-- What is needed --
Reproduce every line in the listing that contains the word "zole".

-- Dataset --
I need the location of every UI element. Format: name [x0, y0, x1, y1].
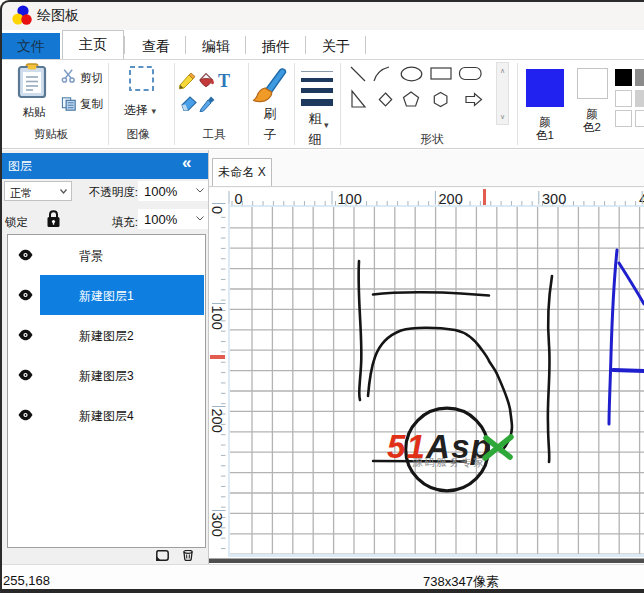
- svg-text:源码服务专家: 源码服务专家: [412, 456, 486, 468]
- svg-text:40: 40: [639, 191, 644, 207]
- svg-text:0: 0: [235, 191, 243, 207]
- svg-text:100: 100: [338, 191, 362, 207]
- svg-text:300: 300: [542, 191, 566, 207]
- svg-text:100: 100: [209, 306, 225, 330]
- svg-text:T: T: [218, 71, 230, 91]
- svg-text:200: 200: [209, 409, 225, 433]
- svg-text:200: 200: [439, 191, 463, 207]
- svg-text:0: 0: [209, 206, 225, 214]
- svg-text:300: 300: [209, 513, 225, 537]
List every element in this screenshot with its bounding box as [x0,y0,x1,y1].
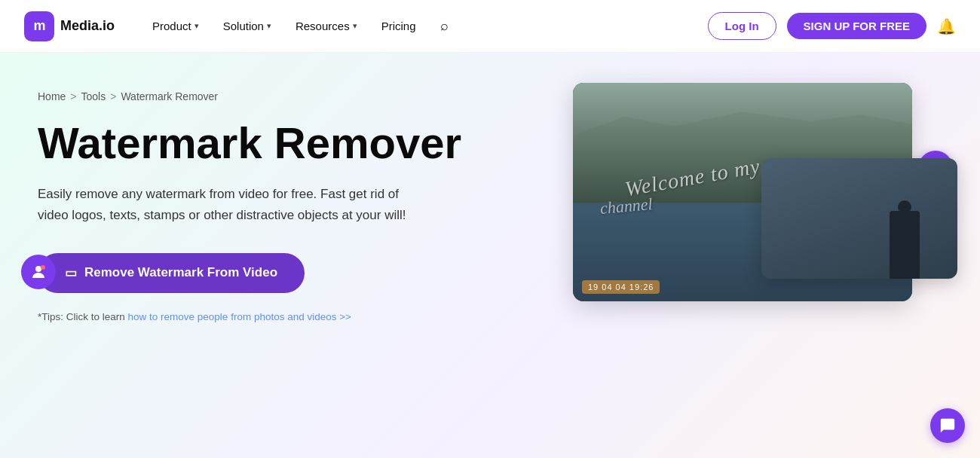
navbar: m Media.io Product ▾ Solution ▾ Resource… [0,0,980,53]
chevron-down-icon: ▾ [194,21,199,31]
breadcrumb-sep1: > [70,90,76,102]
chevron-down-icon: ▾ [353,21,357,31]
svg-point-1 [41,265,45,270]
hero-description: Easily remove any watermark from video f… [38,184,430,226]
nav-item-solution[interactable]: Solution ▾ [213,14,282,38]
tips-text: *Tips: Click to learn how to remove peop… [38,311,543,322]
logo-icon: m [24,11,54,41]
cta-button[interactable]: ▭ Remove Watermark From Video [38,253,305,293]
hero-section: Home > Tools > Watermark Remover Waterma… [0,53,980,458]
svg-point-0 [35,266,41,272]
video-overlay-card [761,158,957,279]
tips-link[interactable]: how to remove people from photos and vid… [128,311,351,322]
nav-item-product[interactable]: Product ▾ [142,14,210,38]
timestamp-badge: 19 04 04 19:26 [582,280,660,294]
hero-right: Welcome to my channel 19 04 04 19:26 [573,83,942,301]
breadcrumb-tools[interactable]: Tools [81,90,106,102]
nav-item-resources[interactable]: Resources ▾ [285,14,368,38]
video-icon: ▭ [65,265,77,281]
breadcrumb: Home > Tools > Watermark Remover [38,90,543,102]
nav-item-pricing[interactable]: Pricing [371,14,427,38]
bell-icon[interactable]: 🔔 [937,17,956,35]
nav-right: Log In SIGN UP FOR FREE 🔔 [708,12,956,40]
login-button[interactable]: Log In [708,12,776,40]
breadcrumb-home[interactable]: Home [38,90,66,102]
nav-links: Product ▾ Solution ▾ Resources ▾ Pricing… [142,12,708,40]
page-title: Watermark Remover [38,119,543,167]
notification-avatar[interactable] [21,255,56,289]
logo-name: Media.io [60,18,115,34]
cta-label: Remove Watermark From Video [84,265,277,280]
person-notify-icon [29,263,47,281]
breadcrumb-current: Watermark Remover [121,90,218,102]
chevron-down-icon: ▾ [267,21,271,31]
message-fab-button[interactable] [930,408,965,443]
breadcrumb-sep2: > [110,90,116,102]
search-icon[interactable]: ⌕ [430,12,459,40]
message-icon [939,417,956,434]
signup-button[interactable]: SIGN UP FOR FREE [787,13,926,39]
tips-prefix: *Tips: Click to learn [38,311,128,322]
figure-silhouette [890,211,920,279]
hero-left: Home > Tools > Watermark Remover Waterma… [38,83,573,322]
logo-area[interactable]: m Media.io [24,11,115,41]
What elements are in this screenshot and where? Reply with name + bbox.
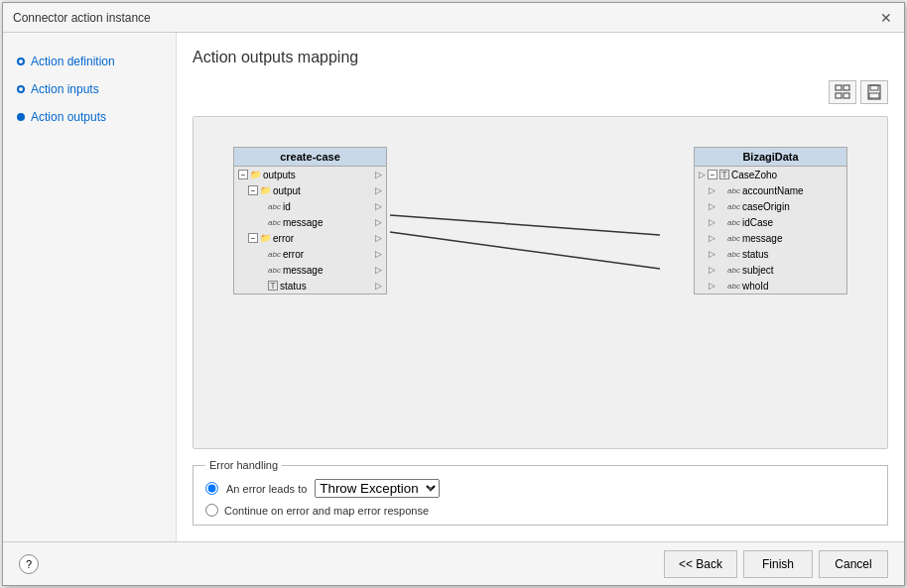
error-radio-2[interactable] [205,504,218,517]
svg-rect-1 [843,85,849,90]
node-row: ▷ abc whoId [695,278,846,294]
arrow-in: ▷ [709,249,715,259]
arrow-out: ▷ [375,185,382,195]
arrow-in: ▷ [709,217,715,227]
error-radio-1[interactable] [205,482,218,495]
expand-icon: − [248,233,258,243]
node-row: − 📁 error ▷ [234,230,386,246]
abc-icon: abc [727,218,740,227]
sidebar: Action definition Action inputs Action o… [3,33,177,541]
sidebar-item-action-inputs[interactable]: Action inputs [13,80,166,98]
row-label: message [283,217,375,228]
row-label: status [742,249,842,260]
arrow-in: ▷ [699,170,706,179]
arrow-out: ▷ [375,170,382,179]
node-row: ▷ abc status [695,246,846,262]
save-icon [866,84,882,100]
abc-icon: abc [727,282,740,291]
row-label: idCase [742,217,842,228]
layout-button[interactable] [829,80,856,104]
dialog-title: Connector action instance [13,11,151,25]
table-icon: T [719,170,729,179]
row-label: accountName [742,185,842,196]
footer-left: ? [19,554,39,574]
folder-icon: 📁 [250,170,261,179]
abc-icon: abc [727,202,740,211]
right-node: BizagiData ▷ − T CaseZoho ▷ abc accountN… [694,147,847,294]
svg-line-7 [390,215,660,235]
node-row: − 📁 outputs ▷ [234,167,386,182]
arrow-out: ▷ [375,201,382,211]
back-button[interactable]: << Back [664,550,737,578]
row-label: error [283,249,375,260]
abc-icon: abc [727,234,740,243]
arrow-in: ▷ [709,281,715,291]
row-label: caseOrigin [742,201,842,212]
sidebar-item-action-outputs[interactable]: Action outputs [13,108,166,126]
node-row: ▷ abc caseOrigin [695,198,846,214]
row-label: message [283,265,375,276]
finish-button[interactable]: Finish [743,550,813,578]
arrow-in: ▷ [709,265,715,275]
cancel-button[interactable]: Cancel [819,550,888,578]
abc-icon: abc [727,250,740,259]
abc-icon: abc [268,250,281,259]
abc-icon: abc [268,218,281,227]
folder-icon: 📁 [260,233,271,243]
abc-icon: abc [268,202,281,211]
sidebar-item-action-definition[interactable]: Action definition [13,53,166,70]
abc-icon: abc [727,186,740,195]
arrow-in: ▷ [709,233,715,243]
node-row: ▷ abc idCase [695,214,846,230]
row-label: id [283,201,375,212]
abc-icon: abc [268,266,281,275]
right-node-header: BizagiData [695,148,846,167]
error-radio-2-label: Continue on error and map error response [224,505,429,517]
node-row: ▷ − T CaseZoho [695,167,846,182]
row-label: output [273,185,375,196]
folder-icon: 📁 [260,185,271,195]
arrow-out: ▷ [375,217,382,227]
node-row: ▷ abc accountName [695,182,846,198]
help-button[interactable]: ? [19,554,39,574]
sidebar-label-action-definition: Action definition [31,55,115,68]
expand-icon: − [708,170,717,179]
row-label: status [280,281,375,292]
error-select[interactable]: Throw Exception Continue on error [315,479,440,498]
row-label: message [742,233,842,244]
expand-icon: − [248,185,258,195]
node-row: abc error ▷ [234,246,386,262]
main-content: Action outputs mapping [177,33,904,541]
abc-icon: abc [727,266,740,275]
node-row: ▷ abc subject [695,262,846,278]
error-row-1: An error leads to Throw Exception Contin… [205,479,875,498]
error-handling-legend: Error handling [205,459,282,471]
row-label: error [273,233,375,244]
row-label: whoId [742,281,842,292]
select-wrapper: Throw Exception Continue on error [315,479,440,498]
node-row: T status ▷ [234,278,386,294]
arrow-in: ▷ [709,201,715,211]
error-radio-1-label: An error leads to [226,483,307,495]
sidebar-bullet [17,58,25,65]
arrow-out: ▷ [375,249,382,259]
layout-icon [835,84,850,100]
footer-right: << Back Finish Cancel [664,550,888,578]
node-row: abc message ▷ [234,262,386,278]
error-row-2: Continue on error and map error response [205,504,875,517]
row-label: CaseZoho [731,170,842,180]
svg-rect-0 [836,85,842,90]
sidebar-bullet [17,85,25,93]
expand-icon: − [238,170,248,179]
node-row: ▷ abc message [695,230,846,246]
svg-rect-5 [870,85,878,90]
svg-rect-3 [843,93,849,98]
row-label: outputs [263,170,375,180]
page-title: Action outputs mapping [193,49,888,66]
close-button[interactable]: ✕ [878,10,894,26]
svg-line-8 [390,232,660,269]
row-label: subject [742,265,842,276]
save-layout-button[interactable] [860,80,888,104]
dialog: Connector action instance ✕ Action defin… [2,2,905,586]
toolbar-row [193,80,888,104]
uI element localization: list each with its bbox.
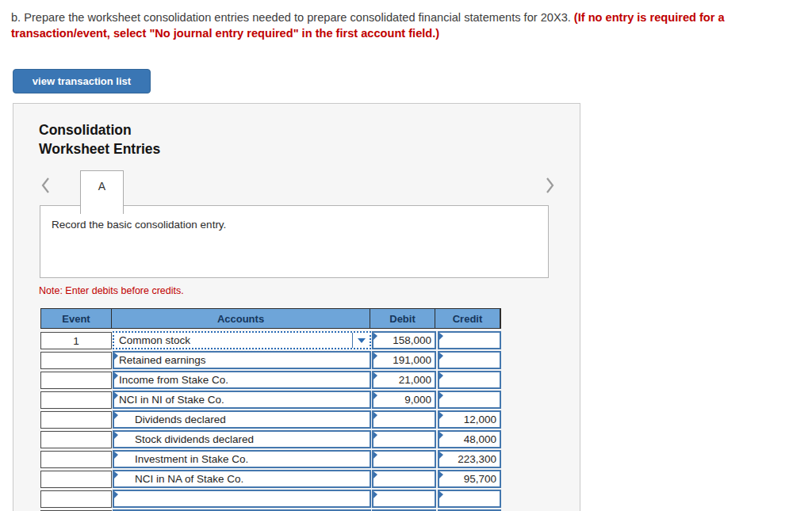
cell-marker-icon [439,353,443,360]
table-row: Investment in Stake Co. 223,300 [40,450,501,470]
instruction-text: b. Prepare the worksheet consolidation e… [11,10,809,41]
account-select[interactable]: Retained earnings [113,351,371,369]
instruction-normal: b. Prepare the worksheet consolidation e… [11,11,574,24]
event-cell: 1 [40,332,112,349]
debit-input[interactable] [372,470,436,488]
account-dropdown-button[interactable] [352,333,370,348]
panel-title-line2: Worksheet Entries [39,139,160,158]
cell-marker-icon [439,392,443,399]
event-cell [40,471,112,488]
cell-marker-icon [373,353,377,360]
cell-marker-icon [114,471,118,479]
account-select[interactable]: Stock dividends declared [113,430,371,448]
debit-input[interactable]: 21,000 [372,371,436,389]
credit-input[interactable]: 223,300 [438,450,501,468]
note-text: Note: Enter debits before credits. [39,285,184,296]
cell-marker-icon [114,412,118,419]
cell-marker-icon [373,412,377,419]
debit-input[interactable] [372,490,436,508]
debit-input[interactable]: 191,000 [372,351,436,369]
cell-marker-icon [373,452,377,459]
credit-input[interactable] [438,351,501,369]
column-header-debit: Debit [370,309,435,328]
cell-marker-icon [373,333,377,340]
debit-input[interactable]: 158,000 [372,331,436,349]
table-row [40,490,501,509]
account-select[interactable]: Dividends declared [113,410,371,429]
event-cell [40,431,112,448]
chevron-left-icon [40,175,52,196]
credit-value: 48,000 [464,433,496,445]
debit-input[interactable] [372,410,436,429]
cell-marker-icon [114,372,118,379]
view-transaction-list-button[interactable]: view transaction list [13,69,151,93]
account-select[interactable]: Investment in Stake Co. [113,450,371,468]
credit-value: 12,000 [464,414,496,425]
cell-marker-icon [373,372,377,379]
account-value: Investment in Stake Co. [114,453,248,465]
table-row: Retained earnings 191,000 [40,351,501,371]
cell-marker-icon [439,491,443,498]
event-cell [40,391,112,409]
cell-marker-icon [373,471,377,479]
table-row: Income from Stake Co. 21,000 [40,371,501,391]
table-row: Dividends declared 12,000 [40,410,501,430]
next-tab-button[interactable] [543,175,556,196]
cell-marker-icon [439,372,443,379]
debit-input[interactable] [372,450,436,468]
event-cell [40,411,112,429]
consolidation-worksheet-panel: Consolidation Worksheet Entries A Record… [13,103,580,511]
account-select[interactable]: Income from Stake Co. [113,371,371,389]
credit-input[interactable]: 48,000 [438,430,501,448]
account-value: Dividends declared [114,414,226,425]
account-select[interactable] [113,490,371,508]
event-cell [40,490,112,508]
credit-input[interactable] [438,371,501,389]
table-row: Stock dividends declared 48,000 [40,430,501,450]
panel-title-line1: Consolidation [39,120,160,139]
cell-marker-icon [114,392,118,399]
credit-input[interactable] [438,490,501,508]
requirement-text: Record the basic consolidation entry. [52,219,226,231]
table-header-row: Event Accounts Debit Credit [40,308,501,329]
table-row: 1 Common stock 158,000 [40,331,501,351]
account-value: Stock dividends declared [114,433,254,445]
event-cell [40,372,112,389]
account-select[interactable]: NCI in NA of Stake Co. [113,470,371,488]
debit-value: 21,000 [399,374,431,386]
cell-marker-icon [439,412,443,419]
account-value: NCI in NI of Stake Co. [114,394,224,406]
cell-marker-icon [114,432,118,439]
account-value: NCI in NA of Stake Co. [114,473,243,485]
debit-value: 158,000 [393,334,431,346]
account-select[interactable]: NCI in NI of Stake Co. [113,391,371,409]
cell-marker-icon [439,452,443,459]
column-header-event: Event [41,309,112,328]
account-select[interactable]: Common stock [113,331,371,349]
cell-marker-icon [439,333,443,340]
credit-input[interactable] [438,391,501,409]
debit-input[interactable]: 9,000 [372,391,436,409]
caret-down-icon [358,338,366,343]
panel-title: Consolidation Worksheet Entries [39,120,160,158]
table-row: NCI in NI of Stake Co. 9,000 [40,391,501,410]
credit-value: 223,300 [458,453,496,465]
credit-input[interactable]: 12,000 [438,410,501,429]
debit-value: 191,000 [393,354,431,366]
credit-input[interactable]: 95,700 [438,470,501,488]
debit-value: 9,000 [404,394,431,406]
cell-marker-icon [114,452,118,459]
requirement-box: Record the basic consolidation entry. [40,205,549,278]
account-value: Retained earnings [114,354,206,366]
event-cell [40,451,112,468]
cell-marker-icon [439,471,443,479]
debit-input[interactable] [372,430,436,448]
account-value: Common stock [114,334,190,346]
chevron-right-icon [543,175,556,196]
table-row: NCI in NA of Stake Co. 95,700 [40,470,501,490]
cell-marker-icon [114,491,118,498]
prev-tab-button[interactable] [40,175,52,196]
tab-a[interactable]: A [80,170,124,214]
credit-input[interactable] [438,331,501,349]
cell-marker-icon [373,392,377,399]
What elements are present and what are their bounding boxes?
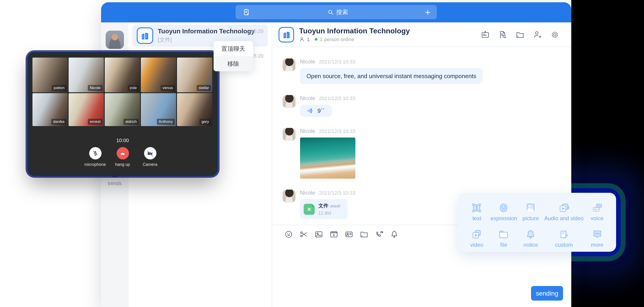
hang-up-button[interactable]: hang up — [110, 147, 136, 167]
chat-header: Tuoyun Information Technology 1 1 person… — [272, 22, 571, 47]
chat-title: Tuoyun Information Technology — [299, 27, 410, 35]
microphone-toggle[interactable]: microphone — [82, 147, 108, 167]
my-avatar[interactable] — [106, 31, 124, 49]
search-bar[interactable]: 搜索 + — [236, 5, 437, 19]
image-button[interactable] — [314, 230, 323, 239]
panel-item-expression[interactable]: expression — [490, 198, 517, 225]
add-member-button[interactable] — [533, 30, 542, 39]
video-button[interactable] — [329, 230, 338, 239]
chat-header-actions — [481, 30, 560, 39]
message-time: 2021/12/3 10:33 — [319, 190, 356, 196]
group-notice-button[interactable] — [481, 30, 490, 39]
voice-duration: 9`` — [318, 107, 325, 114]
panel-item-file[interactable]: file — [490, 225, 517, 252]
notice-icon — [525, 229, 537, 241]
panel-label: file — [500, 242, 508, 248]
chat-search-button[interactable] — [498, 30, 507, 39]
panel-item-video[interactable]: video — [463, 225, 490, 252]
sender-name: Nicole — [300, 95, 315, 101]
panel-item-notice[interactable]: notice — [517, 225, 544, 252]
conversation-time: 15:20 — [251, 28, 264, 34]
participant-tile: danika — [32, 93, 68, 126]
participant-tile: venus — [141, 57, 176, 92]
titlebar: 搜索 + — [101, 2, 571, 22]
add-icon[interactable]: + — [425, 7, 430, 17]
camera-toggle[interactable]: Camera — [137, 147, 163, 167]
expression-icon — [498, 202, 510, 214]
voice-bubble[interactable]: 9`` — [300, 105, 332, 117]
trends-label: trends — [108, 180, 122, 186]
panel-label: picture — [522, 215, 539, 222]
panel-item-picture[interactable]: picture — [517, 198, 544, 225]
participant-name: stellar — [197, 85, 211, 91]
pin-chat-menu-item[interactable]: 置顶聊天 — [214, 41, 253, 56]
notice-button[interactable] — [390, 230, 399, 239]
participant-name: ernest — [88, 119, 102, 125]
participant-name: zole — [128, 85, 138, 91]
panel-item-custom[interactable]: custom — [544, 225, 584, 252]
conversation-create-icon[interactable] — [242, 8, 251, 16]
message-voice: Nicole 2021/12/3 10:33 9`` — [283, 95, 560, 117]
call-button[interactable] — [374, 230, 384, 239]
panel-label: notice — [524, 242, 538, 248]
sender-avatar[interactable] — [283, 58, 296, 71]
emoji-button[interactable] — [284, 230, 293, 239]
camera-muted-icon — [144, 147, 156, 159]
beach-photo-attachment[interactable] — [300, 137, 356, 179]
message-time: 2021/12/3 10:33 — [319, 128, 356, 134]
file-ext: .excel — [329, 204, 340, 208]
remove-menu-item[interactable]: 移除 — [214, 56, 253, 71]
panel-item-audio-video[interactable]: Audio and video — [544, 198, 584, 225]
sender-name: Nicole — [300, 58, 315, 65]
file-attachment[interactable]: 文件.excel 12.8M — [300, 199, 348, 219]
member-count: 1 — [307, 36, 310, 42]
sender-avatar[interactable] — [283, 190, 296, 202]
online-dot — [315, 38, 318, 41]
participant-name: venus — [161, 85, 175, 91]
participant-name: gary — [200, 119, 211, 125]
group-avatar — [278, 27, 294, 42]
participant-tile: Nicole — [68, 57, 104, 92]
message-time: 2021/12/3 10:33 — [319, 59, 356, 64]
search-placeholder: 搜索 — [336, 8, 348, 16]
file-size: 12.8M — [318, 211, 340, 216]
search-input[interactable]: 搜索 — [251, 8, 425, 16]
group-files-button[interactable] — [516, 30, 524, 39]
sender-avatar[interactable] — [283, 128, 296, 141]
participant-grid: patton Nicole zole venus stellar danika … — [29, 53, 216, 126]
participant-name: patton — [52, 85, 66, 91]
contact-card-button[interactable] — [344, 230, 354, 239]
panel-item-voice[interactable]: voice — [584, 198, 610, 225]
sender-avatar[interactable] — [283, 95, 296, 108]
panel-label: more — [591, 242, 604, 248]
participant-tile: zole — [105, 57, 140, 92]
conversation-title: Tuoyun Information Technology — [158, 27, 255, 35]
panel-label: text — [472, 215, 482, 222]
participant-tile: ernest — [68, 93, 104, 126]
microphone-label: microphone — [84, 162, 106, 167]
panel-label: Audio and video — [544, 215, 584, 222]
panel-item-more[interactable]: more — [584, 225, 610, 252]
members-icon — [299, 36, 304, 42]
text-bubble: Open source, free, and universal instant… — [300, 68, 483, 84]
hang-up-icon — [116, 147, 129, 159]
call-timer: 10:00 — [29, 137, 216, 143]
text-icon — [471, 202, 483, 214]
settings-button[interactable] — [550, 30, 560, 39]
group-avatar — [137, 27, 153, 44]
message-type-panel: text expression picture — [458, 193, 616, 252]
participant-tile: aldrich — [105, 93, 140, 126]
send-button[interactable]: sending — [531, 286, 563, 301]
building-icon — [282, 30, 291, 39]
compose-area[interactable]: sending — [272, 243, 571, 307]
file-button[interactable] — [360, 230, 369, 239]
panel-label: expression — [490, 215, 517, 222]
excel-file-icon — [304, 204, 315, 215]
more-icon — [591, 229, 603, 241]
participant-tile: stellar — [177, 57, 212, 92]
message-text: Nicole 2021/12/3 10:33 Open source, free… — [283, 58, 560, 84]
panel-label: voice — [591, 215, 604, 222]
screenshot-button[interactable] — [299, 230, 308, 239]
panel-item-text[interactable]: text — [463, 198, 490, 225]
screenshot-stage: 搜索 + trends — [0, 0, 644, 307]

-- Answer to the exercise --
participant-name: zole — [128, 85, 138, 91]
participant-grid: patton Nicole zole venus stellar danika … — [29, 53, 216, 126]
participant-tile: zole — [105, 57, 140, 92]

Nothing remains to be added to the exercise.